The claimants comprise 32 Saudi individuals and entities linked to the Al-Jomaih family and five Kuwaiti companies, which together hold an indirect 30.7 percent stake in K-Electric. They have been cornerstone shareholders since the utility’s privatisation in 2005, Pakistan’s first major power-sector divestment.
The investors have appointed Professor Stephan Schill as their arbitrator and proposed the Permanent Court of Arbitration to administer the case. Pakistan now has 60 days to nominate its arbitrator.
According to the 39-page Notice of Arbitration, the investors claim to have invested more than USD 4.7 billion in Karachi’s power infrastructure over the past two decades, transforming a loss-making state utility by reducing technical and commercial losses and expanding generation and distribution capacity. They state that no dividends were ever taken, with all profits reinvested, and estimate savings of over USD 3 billion for the Pakistani exchequer.
The dispute dates back to October 2016, when the investors agreed to sell 66.4 percent of K-Electric to Shanghai Electric Power Company in a USD 1.77 billion transaction. Although initially backed by relevant ministries and regulators, the deal remained stalled for more than eight years due to what the investors describe as shifting regulatory conditions, conflicting official directives and the failure to grant mandatory national security and other approvals. The prolonged delays ultimately led Shanghai Electric to withdraw, depriving the investors of their exit and, they argue, amounting to indirect expropriation under international law.
The arbitration also highlights long-standing unpaid government receivables, including tariff differential subsidies and other undisputed dues owed to K-Electric, some outstanding for nearly two decades. The investors contend that these arrears severely constrained cash flows, while government entities continued to impose late-payment penalties.

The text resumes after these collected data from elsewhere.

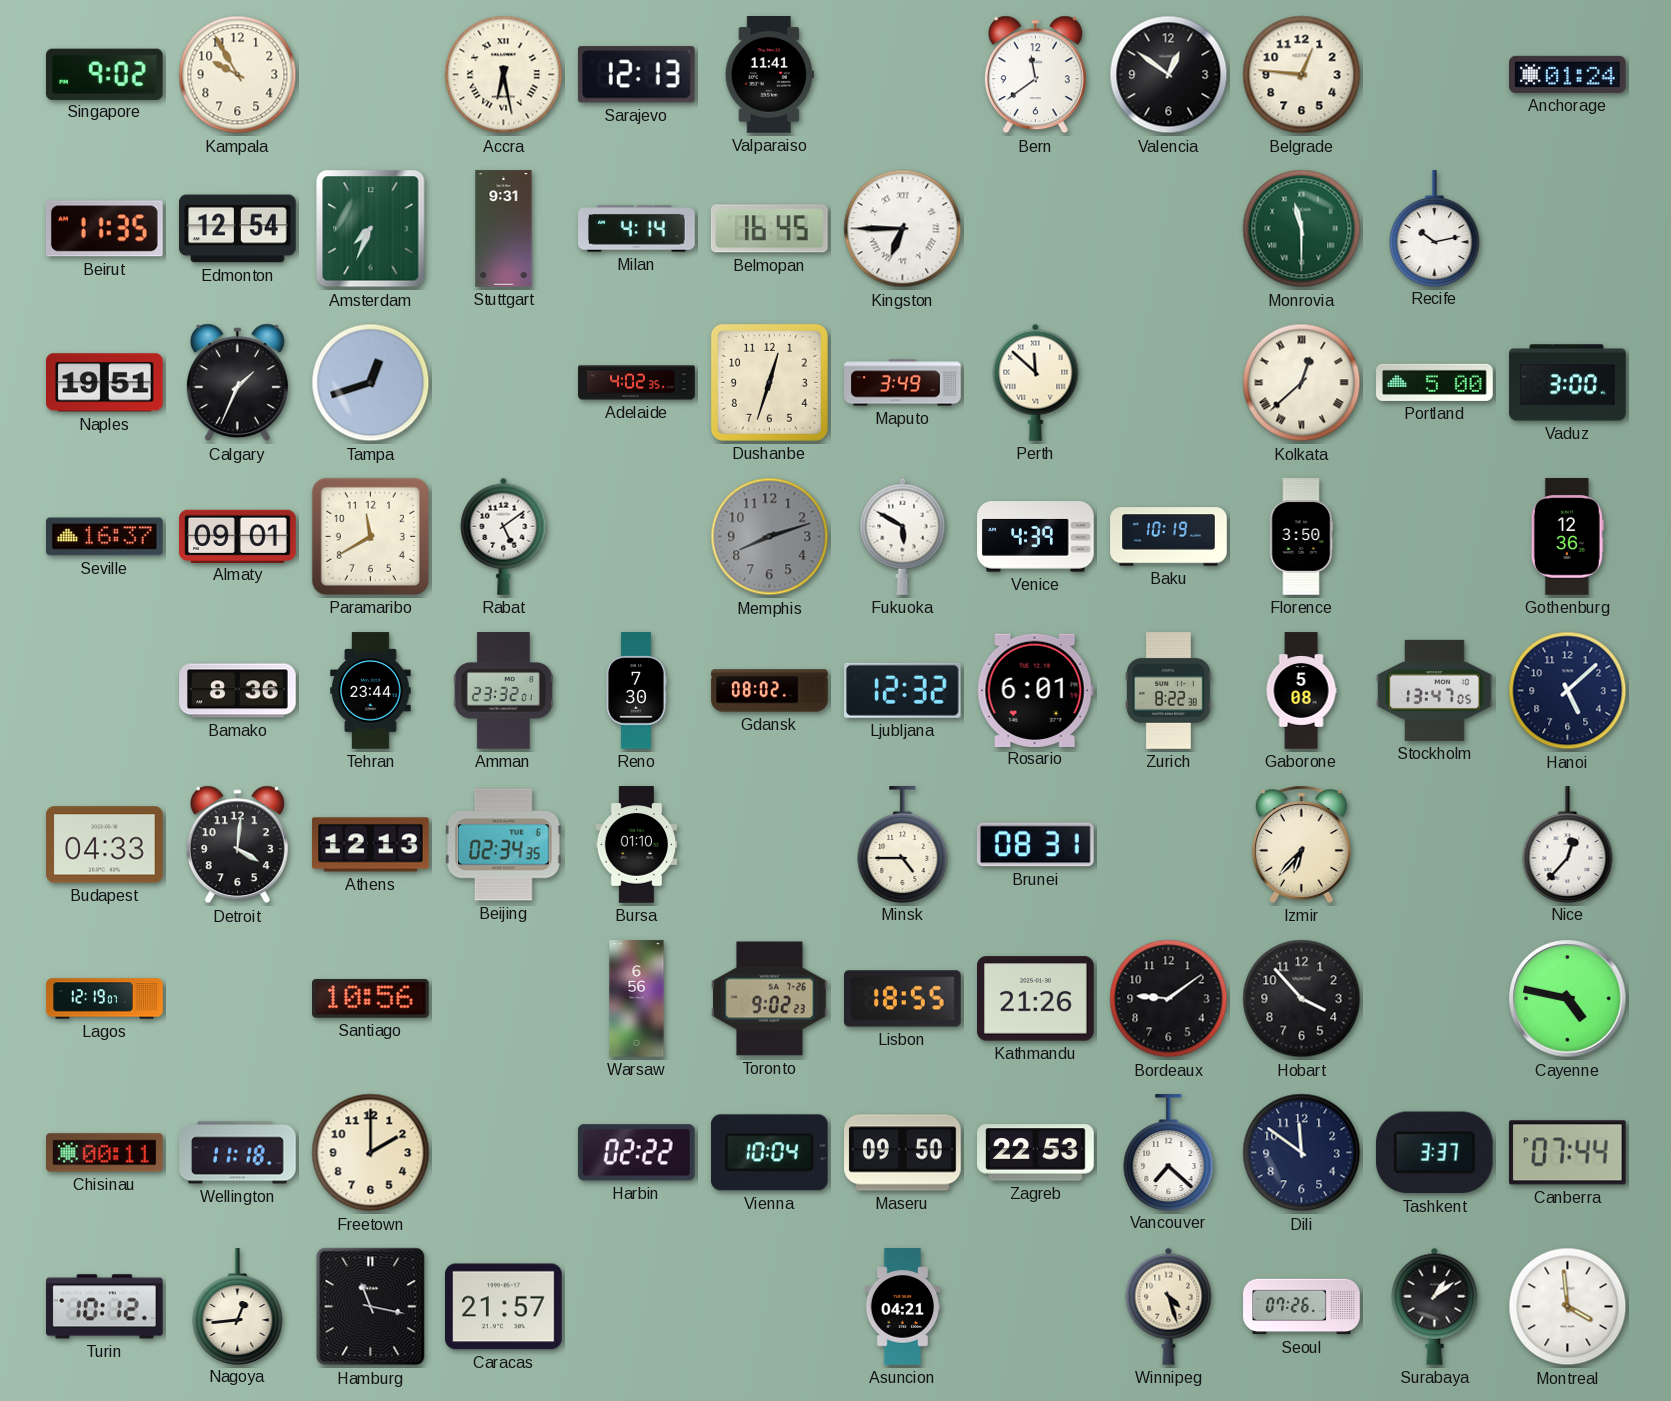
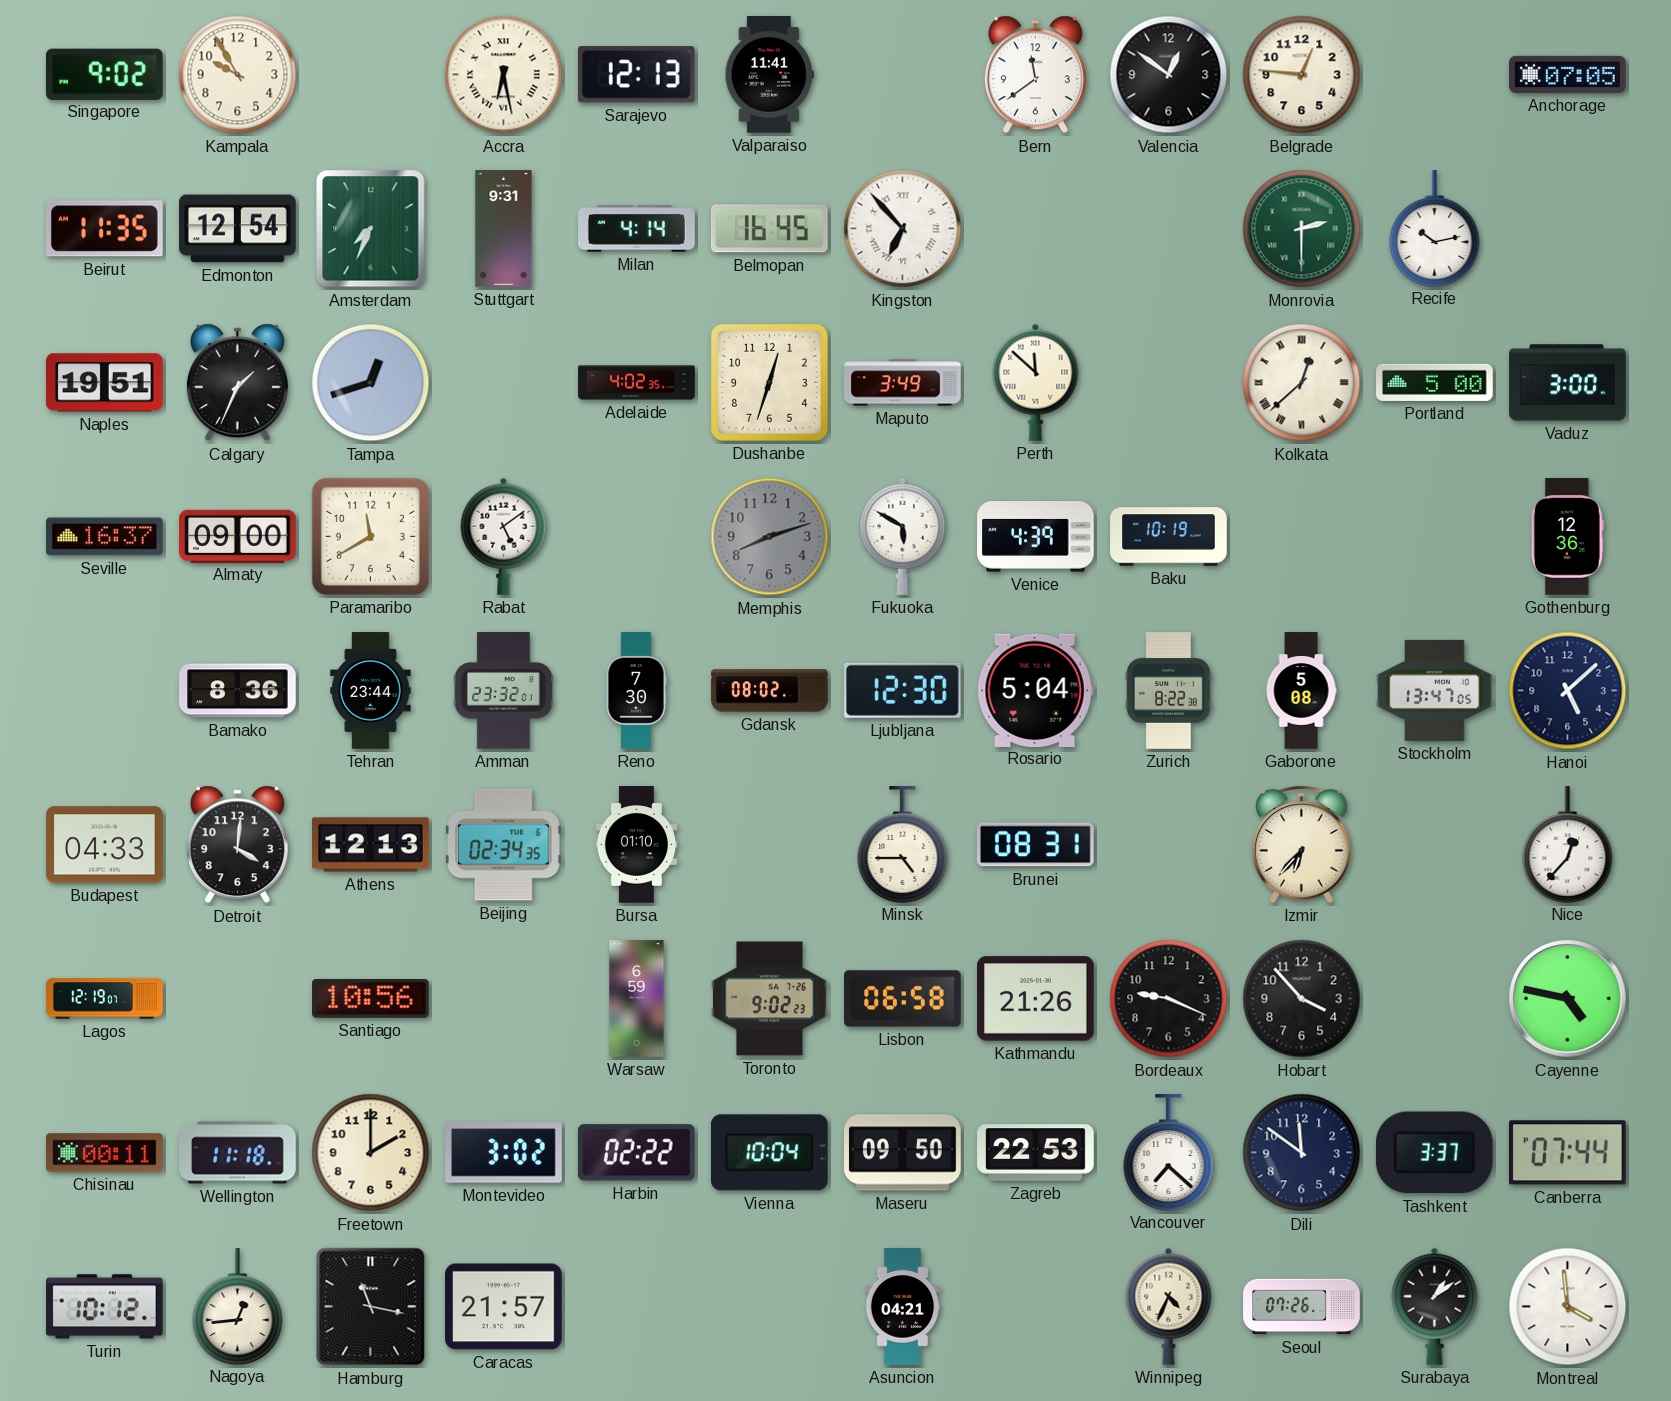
Anchorage: 01:24 -> 07:05
Kingston: 6:45 -> 6:53
Monrovia: 11:30 -> 2:30
Almaty: 09:01 -> 09:00
Florence: 3:50 -> none
Ljubljana: 12:32 -> 12:30
Rosario: 6:01 -> 5:04
Warsaw: 6:56 -> 6:59
Lisbon: 18:55 -> 06:58
Bordeaux: 9:09 -> 9:19
Montevideo: none -> 3:02
Winnipeg: 4:27 -> 4:34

Attempts at an amicable resolution also failed. Following the formation of a high-level task force in 2022, a cabinet-approved mediation process was launched in February 2024. Although the mediator reportedly completed findings in May 2025, the process ended abruptly before a final determination, with the investors alleging state interference.
The filing further accuses the government of politicising K-Electric’s multi-year tariff framework and undermining the independence of power regulator NEPRA. After NEPRA issued final tariff determinations in May 2025, the investors allege the government declined to notify them, reopened settled matters through flawed review proceedings and imposed revised tariffs described as confiscatory. They estimate the changes would cost K-Electric around Rs 85 billion annually, eroding the utility’s economic viability.
Additional allegations include the failure of Pakistani authorities to protect the investment from attempts by a domestic investor to seize control of K-Electric through offshore structures and regulatory violations, as well as the alleged diversion of around USD 66 million from the sale of shares in Cnergyico, a Pakistan Stock Exchange-listed company.
The investors contend that Pakistan has breached multiple provisions of the OIC Investment Agreement, including protections against expropriation, fair and equitable treatment, free transfer of funds and access to effective remedies. They have also invoked most-favoured-nation clauses to rely on protections contained in Pakistan’s bilateral investment treaties with Bahrain and Switzerland.